Dodik is the leader of the Alliance of Independent Social Democrats (SNSD) and will be swapping his post of President of the Serb-dominated semi-autonomous Republika Srpska (RS) entity in Bosnia for the position of the Bosnian Serb member of the state Presidency after the results of the October General Election are implemented.
He has been advocating for the secession of the RS from Bosnia for years.
Covic, who is the leader of the Croat Democratic Union (HDZ), the main Bosnian Croat ethnic-oriented party in the country, has been advocating for Bosnia being composed of ethnic-majority electoral units, implying a structure similar to another entity for Bosnian Croats in the country.
“Based on experience, I do not believe that their cooperation can be for the good of this country,” Kukic said.

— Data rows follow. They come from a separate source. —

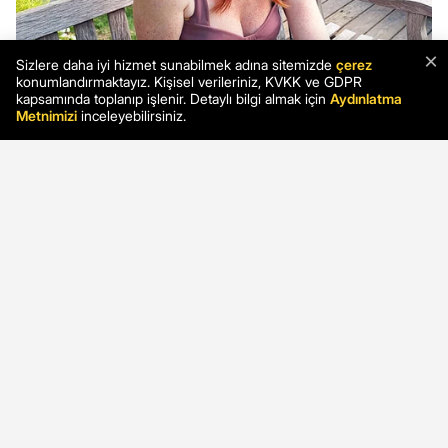
×
Sizlere daha iyi hizmet sunabilmek adına sitemizde
çerez
konumlandırmaktayız. Kişisel verileriniz, KVKK ve GDPR
kapsamında toplanıp işlenir. Detaylı bilgi almak için
Aydınlatma
Metnimizi
inceleyebilirsiniz.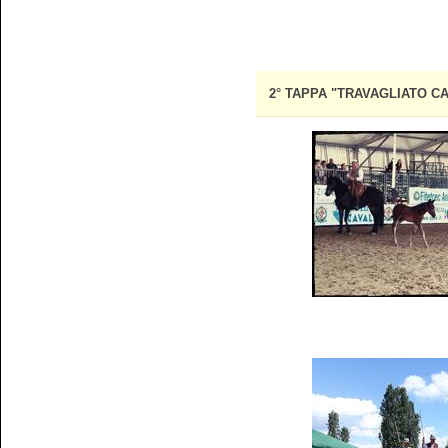
2° TAPPA "TRAVAGLIATO CAV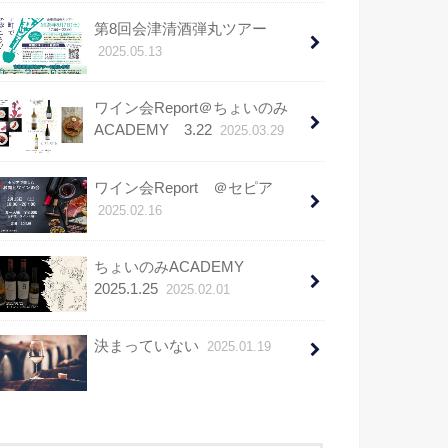
第8回会津清酒弾丸ツアー
2025.05.13
ワイン会Report＠ちょいのみ
ACADEMY 3.22
2025.03.29
ワイン会Report ＠セピア
2025.02.16
ちょいのみACADEMY
2025.1.25
2025.02.01
決まっていない
2025.01.19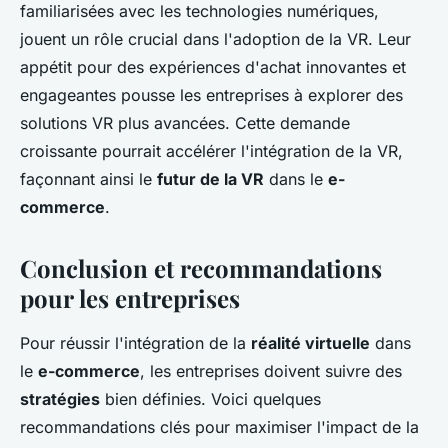
familiarisées avec les technologies numériques,
jouent un rôle crucial dans l'adoption de la VR. Leur
appétit pour des expériences d'achat innovantes et
engageantes pousse les entreprises à explorer des
solutions VR plus avancées. Cette demande
croissante pourrait accélérer l'intégration de la VR,
façonnant ainsi le
futur de la VR
dans le
e-
commerce
.
Conclusion et recommandations
pour les entreprises
Pour réussir l'intégration de la
réalité virtuelle
dans
le
e-commerce
, les entreprises doivent suivre des
stratégies
bien définies. Voici quelques
recommandations clés pour maximiser l'impact de la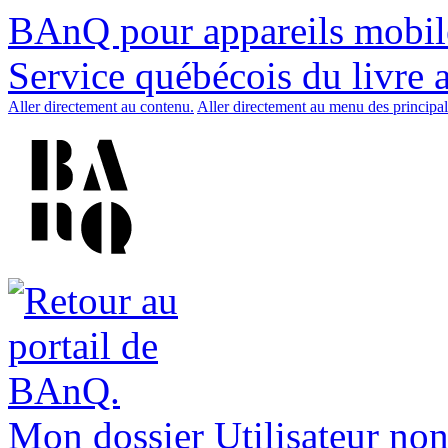
BAnQ pour appareils mobil
Service québécois du livre 
Aller directement au contenu.
Aller directement au menu des principal
Mon dossier
Utilisateur non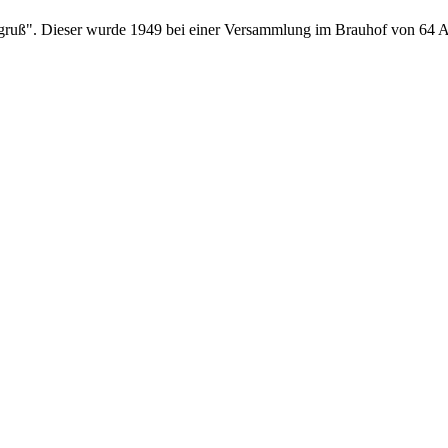
sgruß". Dieser wurde 1949 bei einer Versammlung im Brauhof von 64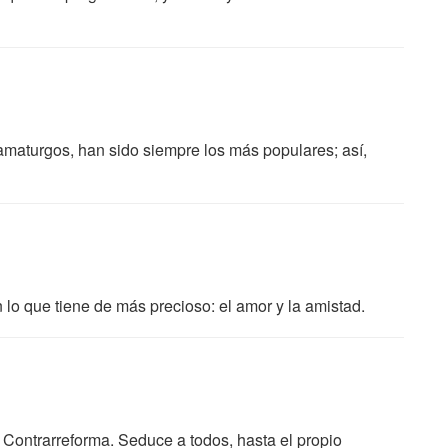
maturgos, han sido siempre los más populares; así,
lo que tiene de más precioso: el amor y la amistad.
Contrarreforma. Seduce a todos, hasta el propio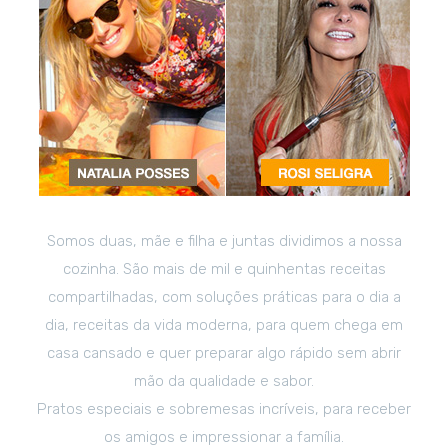
Somos duas, mãe e filha e juntas dividimos a nossa
cozinha. São mais de mil e quinhentas receitas
compartilhadas, com soluções práticas para o dia a
dia, receitas da vida moderna, para quem chega em
casa cansado e quer preparar algo rápido sem abrir
mão da qualidade e sabor.
Pratos especiais e sobremesas incríveis, para receber
os amigos e impressionar a família.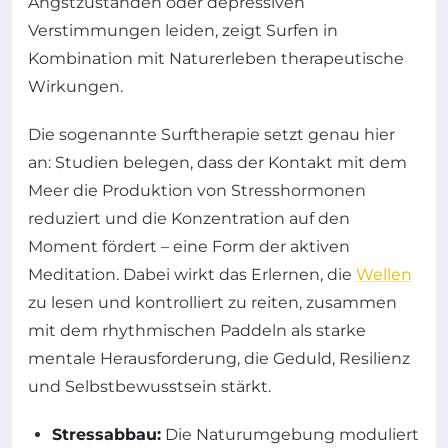
Angstzuständen oder depressiven
Verstimmungen leiden, zeigt Surfen in
Kombination mit Naturerleben therapeutische
Wirkungen.
Die sogenannte Surftherapie setzt genau hier
an: Studien belegen, dass der Kontakt mit dem
Meer die Produktion von Stresshormonen
reduziert und die Konzentration auf den
Moment fördert – eine Form der aktiven
Meditation. Dabei wirkt das Erlernen, die
Wellen
zu lesen und kontrolliert zu reiten, zusammen
mit dem rhythmischen Paddeln als starke
mentale Herausforderung, die Geduld, Resilienz
und Selbstbewusstsein stärkt.
Stressabbau:
Die Naturumgebung moduliert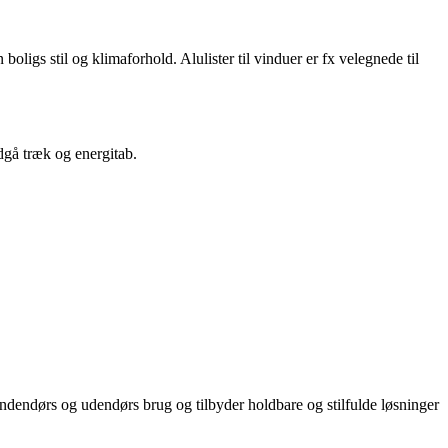
 boligs stil og klimaforhold. Alulister til vinduer er fx velegnede til
dgå træk og energitab.
e indendørs og udendørs brug og tilbyder holdbare og stilfulde løsninger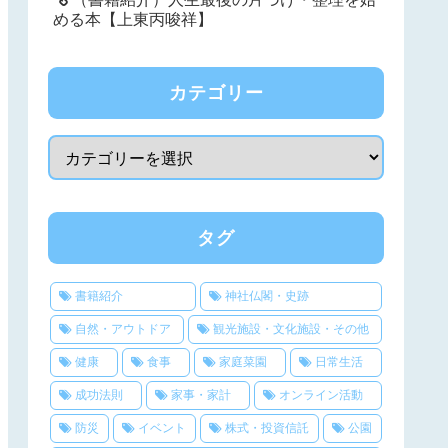
める本【上東丙唆祥】
カテゴリー
タグ
書籍紹介
神社仏閣・史跡
自然・アウトドア
観光施設・文化施設・その他
健康
食事
家庭菜園
日常生活
成功法則
家事・家計
オンライン活動
防災
イベント
株式・投資信託
公園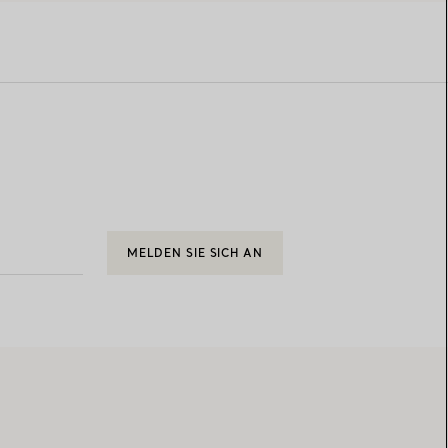
MELDEN SIE SICH AN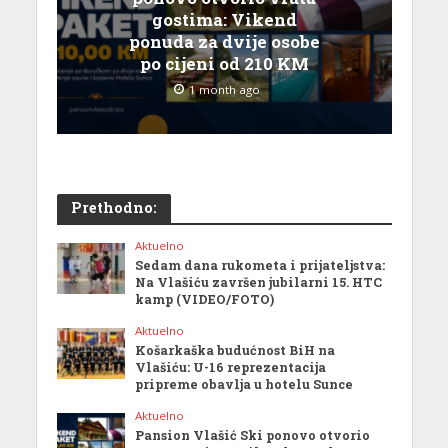
gostima: Vikend
ponuda za dvije osobe
po cijeni od 210 KM
1 month ago
Prethodno:
Aktuelno
Sedam dana rukometa i prijateljstva:
Na Vlašiću završen jubilarni 15. HTC
kamp (VIDEO/FOTO)
Aktuelno
Košarkaška budućnost BiH na
Vlašiću: U-16 reprezentacija
pripreme obavlja u hotelu Sunce
Aktuelno
Pansion Vlašić Ski ponovo otvorio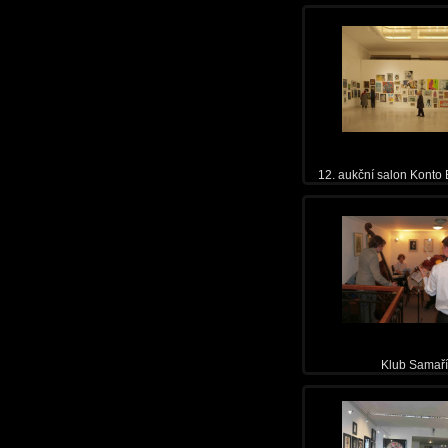
12. aukční salon Konto 
Klub Samaří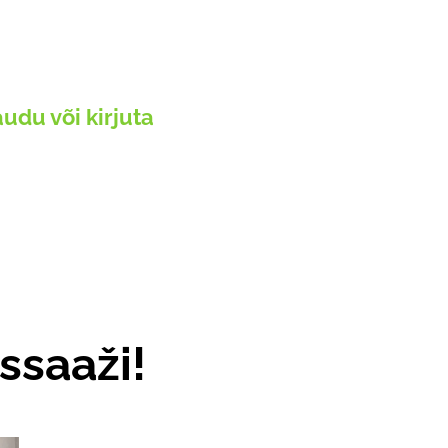
udu või kirjuta
ssaaži!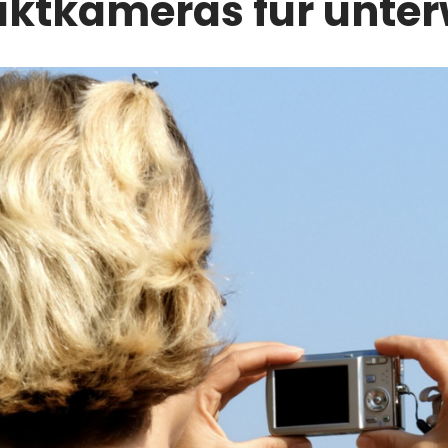
ktkameras für unte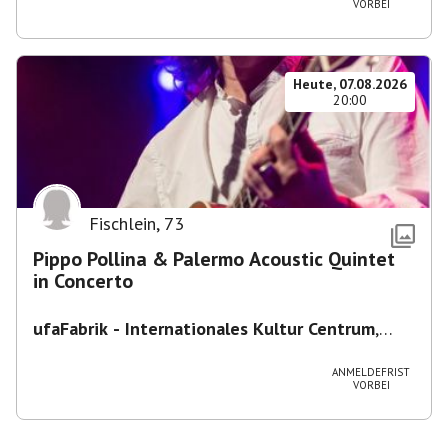
VORBEI
Heute, 07.08.2026
20:00
Fischlein
,
73
Pippo Pollina & Palermo Acoustic Quintet
in Concerto
ufaFabrik - Internationales Kultur Centrum
,
Viktoriastraße 10-18, 12105 Berlin, U
Ullsteinstraße Ausgang Viktoriastraße
ANMELDEFRIST
VORBEI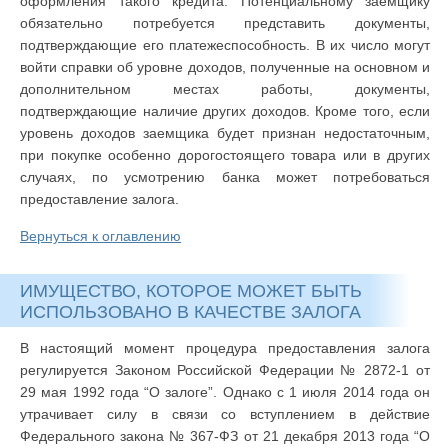
оформления такого кредита. Потенциальному заемщику
обязательно потребуется представить документы,
подтверждающие его платежеспособность. В их число могут
войти справки об уровне доходов, полученные на основном и
дополнительном местах работы, документы,
подтверждающие наличие других доходов. Кроме того, если
уровень доходов заемщика будет признан недостаточным,
при покупке особенно дорогостоящего товара или в других
случаях, по усмотрению банка может потребоваться
предоставление залога.
Вернуться к оглавлению
ИМУЩЕСТВО, КОТОРОЕ МОЖЕТ БЫТЬ
ИСПОЛЬЗОВАНО В КАЧЕСТВЕ ЗАЛОГА
В настоящий момент процедура предоставления залога
регулируется Законом Российской Федерации № 2872-1 от
29 мая 1992 года “О залоге”. Однако с 1 июля 2014 года он
утрачивает силу в связи со вступлением в действие
Федерального закона № 367-ФЗ от 21 декабря 2013 года “О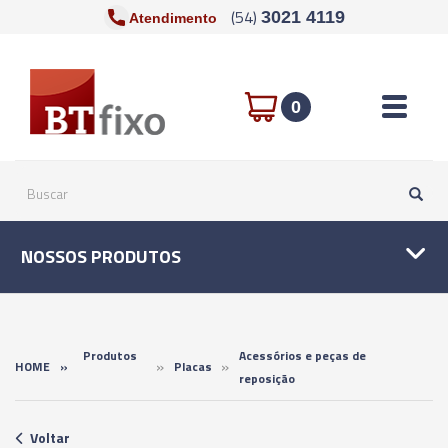
(54)
3021 4119
Atendimento
Toggle n
0
NOSSOS PRODUTOS
Produtos
Acessórios e peças de
»
»
HOME
»
Placas
reposição
Voltar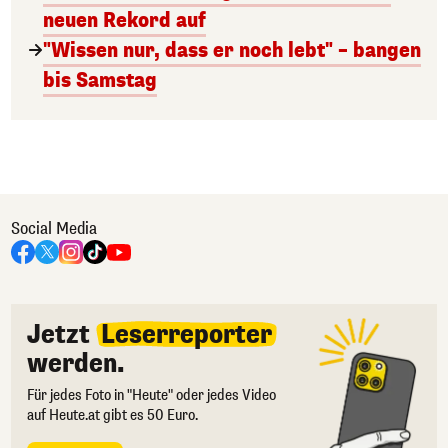
neuen Rekord auf
"Wissen nur, dass er noch lebt" – bangen
bis Samstag
Social Media
Jetzt
Leserreporter
werden.
Für jedes Foto in "Heute" oder jedes Video
auf Heute.at gibt es 50 Euro.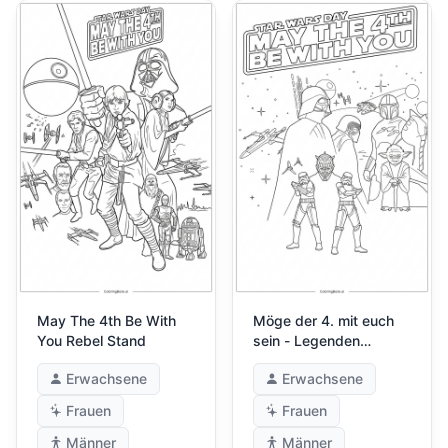
May The 4th Be With
Möge der 4. mit euch
You Rebel Stand
sein - Legenden
vereinen sich
Erwachsene
Erwachsene
Frauen
Frauen
Männer
Männer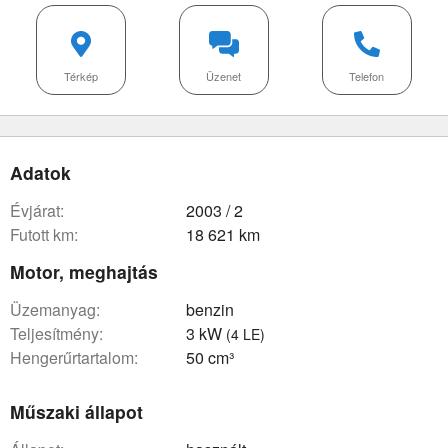
Térkép
Üzenet
Telefon
Adatok
évjárat:
2003 / 2
futott km:
18 621 km
Motor, meghajtás
üzemanyag:
benzin
teljesítmény:
3 kW
(4 LE)
hengerűrtartalom:
50 cm³
Műszaki állapot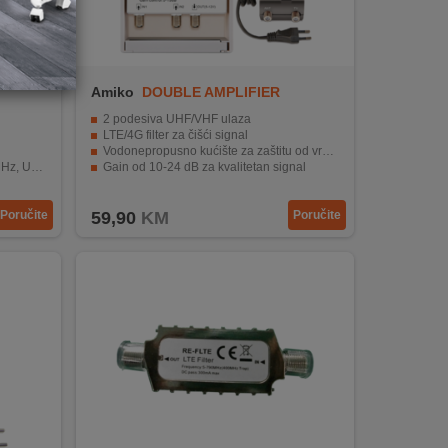
Amiko
DOUBLE AMPLIFIER
2 podesiva UHF/VHF ulaza
LTE/4G filter za čišći signal
Vodonepropusno kućište za zaštitu od vremenskih uvjeta
-860MHz
Gain od 10-24 dB za kvalitetan signal
Kompatibilan s frekventnim opsegom VHF/UHF
Poručite
59,90
KM
Poručite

According to the academic, “it seems that Dodik is the one leading, and Covic is only an instrument of his politics,” and while it stays that way, “Dodik will remain Covic’s partner.”
Their cooperation is not in the interest of Serbs or Croats, he said, adding that such a narrative is only shielding their joint private interests.
He pointed out that the US blacklisted Dodik and said that Covic “anticipates that he could also end up like that.”
The US has in 2017 imposed sanctions against Dodik for obstructing the implementation of the Dayton Peace Agreement, which ended the 1992-1995 war in Bosnia.
Kukic said that Covic changed his stance toward the west and now he is saying that Western powers should not interfere in the internal relations in Bosnia.
He concluded that Covic's “love for the West has decreased and that he could seek a partner in Moscow.”
“I believe that Dodik is hurrying to form the government as soon as possible, but Covic is not, because the situation in the country suits him,” Kukic said, adding that if there is ever a split between them, it will be because of that fact.
There are two critical interests for which Covic needs Dodik’s help, the professor alleged.
“One of them is a Constitutional reconstruction of the country that would ensure him unquestionable power, and the other is (pushing for) an election law which would make the HDZ’s rule permanent,” Kukic said.
The professor expressed hope that Bosnian Croats will abandon Covic and his party.
He called Covic and Dodik the “most damaging duo” for Bosnia, while those who want good for the country are “a silent mass of liberally-oriented citizens,” he said.